HRM administrative and strategic process outcome pattern recognition metrics — looking for patterns in the outcomes is investigative reporting. Given specific levels of turnover, are they good or bad? Well, it depends: low turnover among poor performers is bad; low turnover among good performers is good; high turnover among poor performers is good; and high turnover among good performers is bad. To find causal factors, these outcome patterns point the way, e.g.: do all the workers who have been hired by manager X perform at a higher than average level? Is there something special about X’s selection process or management style? Is there something special about X’s applicant pool or the nature of the work being done?

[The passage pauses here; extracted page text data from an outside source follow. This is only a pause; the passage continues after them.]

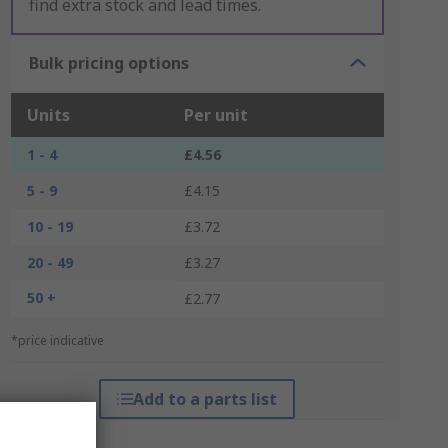
find extra stock and lead times.
Bulk pricing options
Units
Per unit
1 - 4
£4.56
5 - 9
£4.15
10 - 19
£3.72
20 - 49
£3.27
50 +
£2.77
*price indicative
Add to a parts list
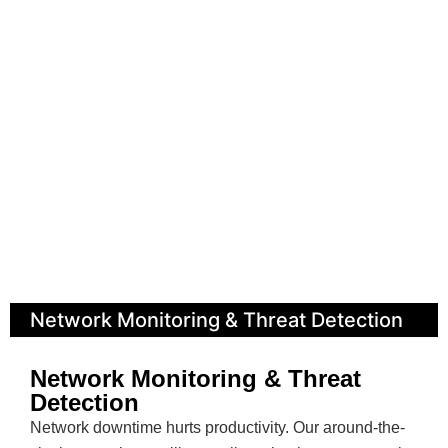
Network Monitoring & Threat Detection
Network Monitoring & Threat
Detection
Network downtime hurts productivity. Our around-the-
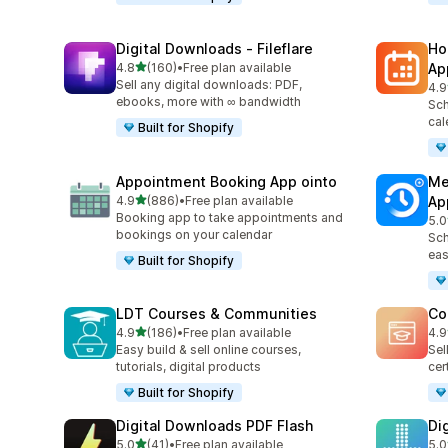
Digital Downloads ‑ Fileflare
Ho
out of 5 stars
4.8
(160)
•
Free plan available
Ap
160 total reviews
Sell any digital downloads: PDF,
4.9
366
ebooks, more with ∞ bandwidth
Sch
cal
Built for Shopify
Appointment Booking App ointo
Me
out of 5 stars
4.9
(886)
•
Free plan available
Ap
886 total reviews
Booking app to take appointments and
5.0
440
bookings on your calendar
Sch
eas
Built for Shopify
LDT Courses & Communities
Co
out of 5 stars
4.9
(186)
•
Free plan available
4.9
186 total reviews
206
Easy build & sell online courses,
Sel
tutorials, digital products
cer
Built for Shopify
Digital Downloads PDF Flash
Di
out of 5 stars
5.0
(41)
•
Free plan available
5.0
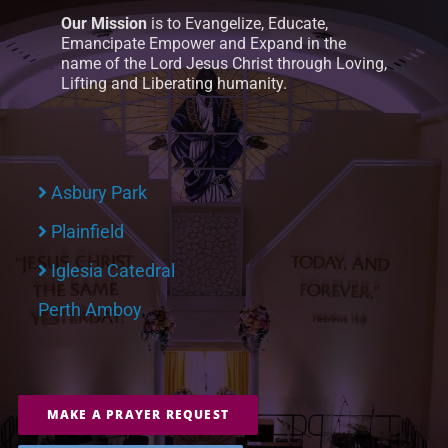
Our Mission
is to Evangelize, Educate,
Emancipate Empower and Expand in the
name of the Lord Jesus Christ through Loving,
Lifting and Liberating humanity.
Asbury Park
Plainfield
Iglesia Catedral
Perth Amboy
MAKE A PRAYER REQUEST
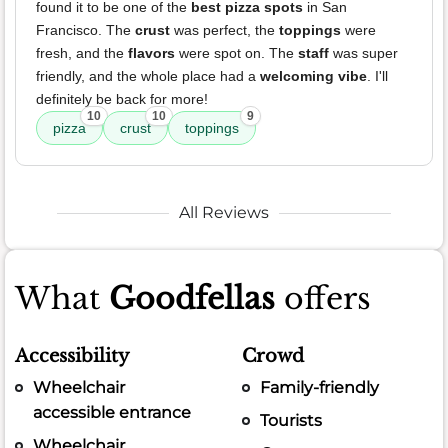
found it to be one of the
best pizza spots
in San
Francisco. The
crust
was perfect, the
toppings
were
fresh, and the
flavors
were spot on. The
staff
was super
friendly, and the whole place had a
welcoming vibe
. I'll
definitely be back for more!
10
10
9
pizza
crust
toppings
All Reviews
What
Goodfellas
offers
Accessibility
Crowd
Wheelchair
Family-friendly
accessible entrance
Tourists
Wheelchair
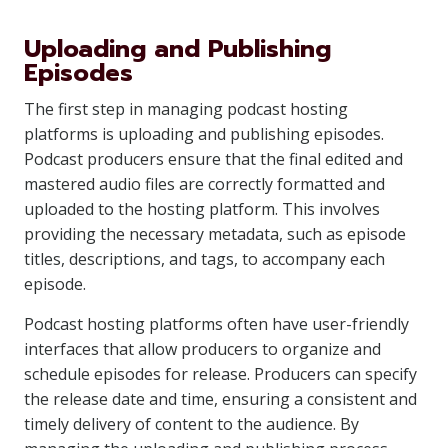
Uploading and Publishing
Episodes
The first step in managing podcast hosting
platforms is uploading and publishing episodes.
Podcast producers ensure that the final edited and
mastered audio files are correctly formatted and
uploaded to the hosting platform. This involves
providing the necessary metadata, such as episode
titles, descriptions, and tags, to accompany each
episode.
Podcast hosting platforms often have user-friendly
interfaces that allow producers to organize and
schedule episodes for release. Producers can specify
the release date and time, ensuring a consistent and
timely delivery of content to the audience. By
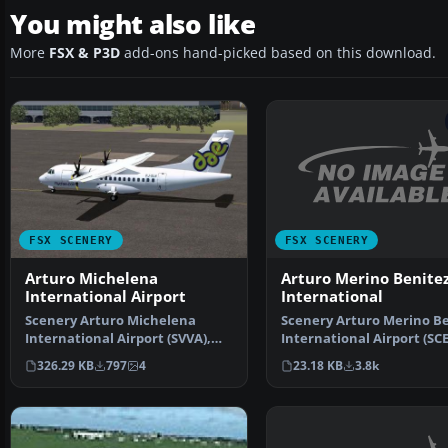
You might also like
More
FSX & P3D
add-ons hand-picked based on this download.
FSX SCENERY
FSX SCENERY
Arturo Merino Benite
Arturo Michelena
International
International Airport
Scenery Arturo Merino Be
Scenery Arturo Michelena
International Airport (SCE
International Airport (SVVA),
Santiago, Chile. …
Valencia, Venezuela. T…
23.18 KB
3.8k
326.29 KB
797
4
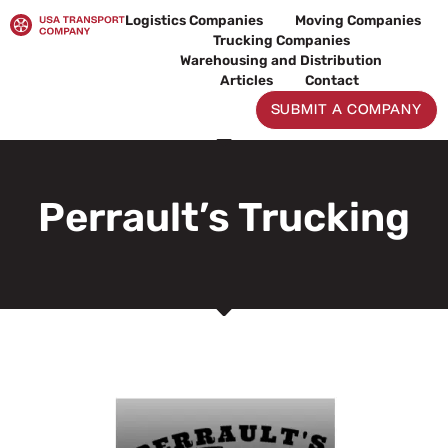
Skip
Logistics Companies
Moving Companies
to
Trucking Companies
content
Warehousing and Distribution
Articles
Contact
SUBMIT A COMPANY
Perrault’s Trucking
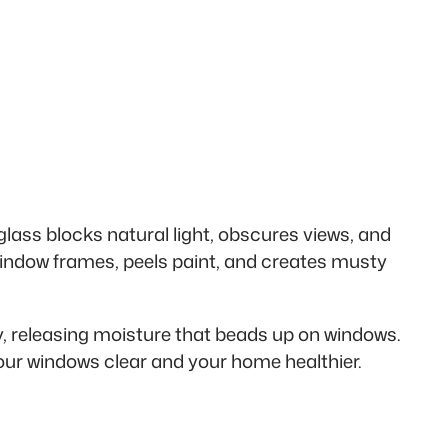
glass blocks natural light, obscures views, and
indow frames, peels paint, and creates musty
, releasing moisture that beads up on windows.
your windows clear and your home healthier.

The real purpose of business outcome metrics is to get at the causal factors around excellent outcomes and then to design processes and business rules that achieve those excellent outcomes consistently and by everyone.
HRM administrative and strategic process activity and process outcome pattern prediction metrics — predicting what patterns, predicting what outcomes, especially what business outcomes, will be produced under various scenarios, whether for administrative or strategic processes, is the holy grail in business outcome metrics, but it is nearly impossible to generalize examples of these metrics. The types of metrics that help predict future patterns in administrative or strategic process outcomes are those which are early enough in a complex process to be early warning signs for what patterns will come later. For example, if there’s a well-defined campus recruiting process, it’s pretty obvious that, if not enough students are seen during a campus visit, there won’t be enough invited back to lead to enough offers etc. But a more subtle predictor of the success of a campus recruiting program is the number of students who present themselves during the campus visit who have a demonstrated interest in, familiarity with and preparation for the work that the organization does. Rather than having a full schedule during the campus visit but with students who may or may not be likely prospects, is it far better to have a lighter schedule but with very high quality prospects?
The bottom line. We’ve only scratched the surface on metrics here, but we now have a structure within which to consider, for a specific end-user organization or for an HRM software vendor’s product planning, which metrics would make the most sense and to trade off metrics complexity/difficulty against their value. Enough about metrics for now.